= Steve Haskin =

American journalist (born 1947)

Steve Haskin (born 1947 in New York) is an American horse racing journalist and author. A former Wall Street employee, Haskin became interested in horse racing in 1967. He gained recognition for his annual coverage of the Kentucky Derby, first as National Correspondent for the Daily Racing Form and then as Senior Correspondent at The Blood-Horse until June 2015.
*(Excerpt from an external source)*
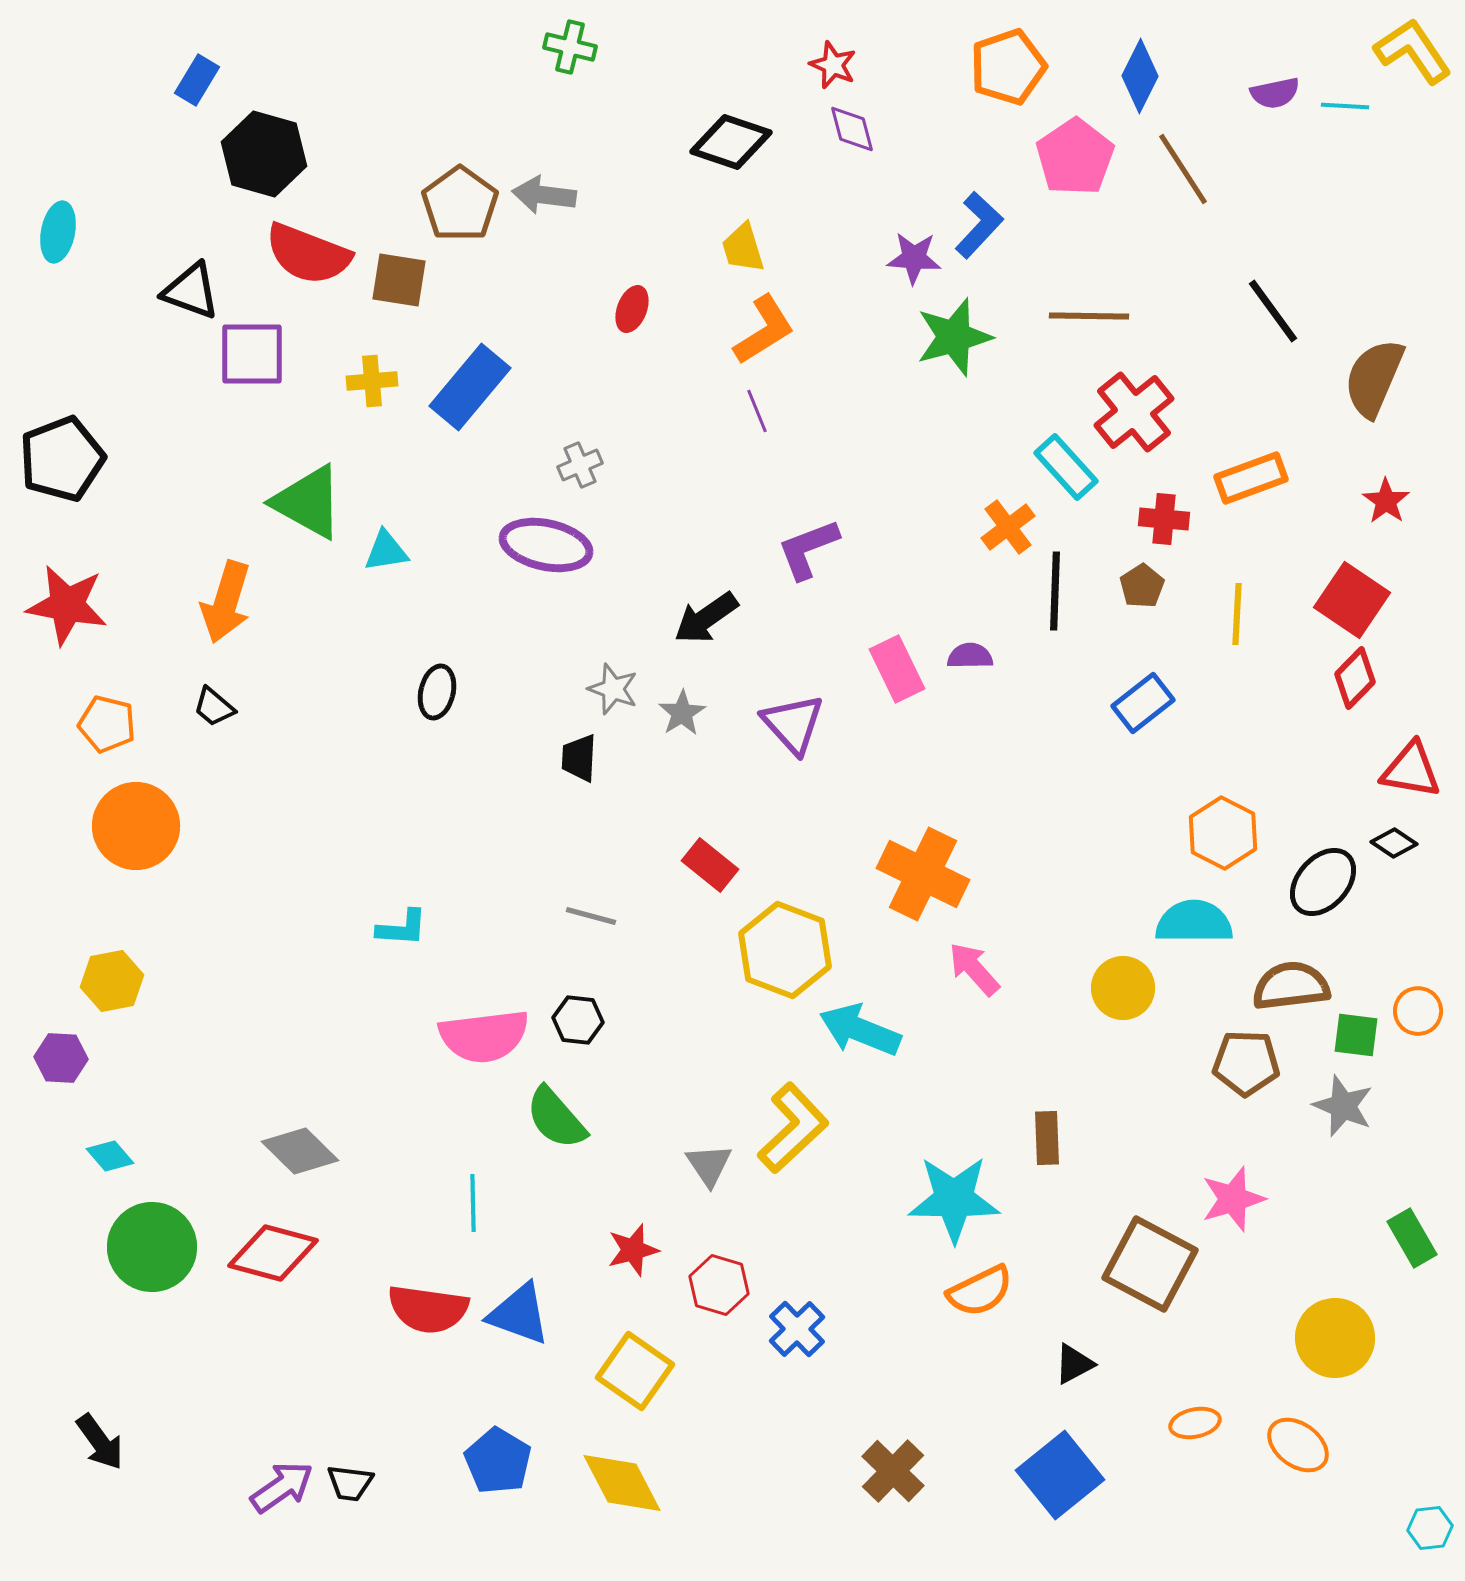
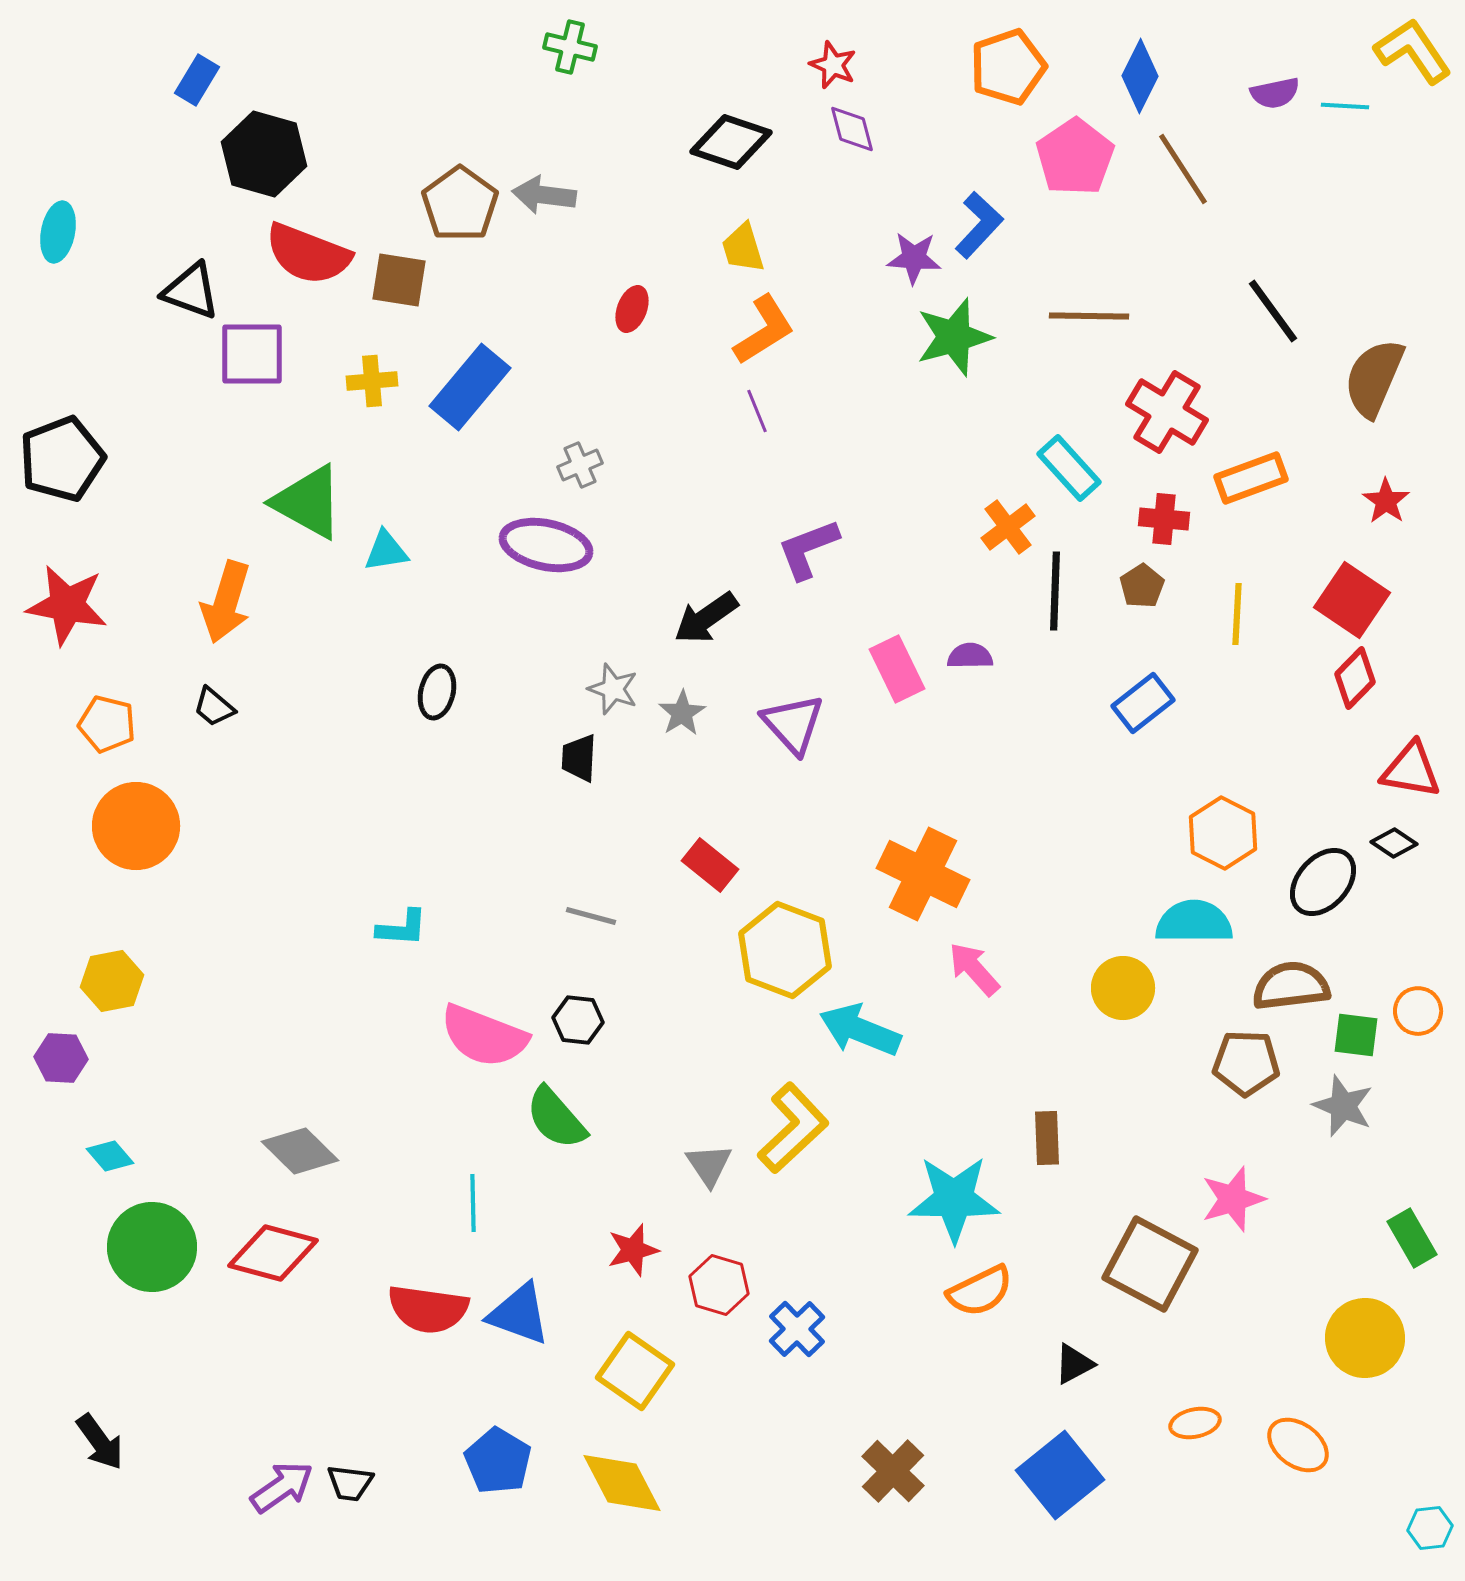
red cross at (1134, 412): moved 33 px right; rotated 20 degrees counterclockwise
cyan rectangle at (1066, 467): moved 3 px right, 1 px down
pink semicircle at (484, 1036): rotated 28 degrees clockwise
yellow circle at (1335, 1338): moved 30 px right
Among his awards are the Walter Haight Award, Charles Englehard Award, and Old Hilltop Award, all for career excellence; he won six Red Smith Awards for Kentucky Derby coverage, two William Leggett Awards for Breeders' Cup coverage, and five First Place American Horse Publications Awards in five different categories. He was elected to the National Museum of Racing Hall of Fame Media Roll of Honor (2016).

==Books==
Steve Haskin is the author of six books:
- Baffert : Dirt Road to the Derby, co-author with Bob Baffert, Blood-Horse, 1999.
- Dr. Fager: Thoroughbred Legends, Eclipse Press, 2000.
- Horse Racing's Holy Grail: The Epic Quest for the Kentucky Derby, Eclipse Press, 2002.
- Kelso, Eclipse Press, 2003.
- John Henry: Racing's Grand Old Man, Eclipse Press, 2007.
- Tales From the Triple Crown, Eclipse Press, 2008.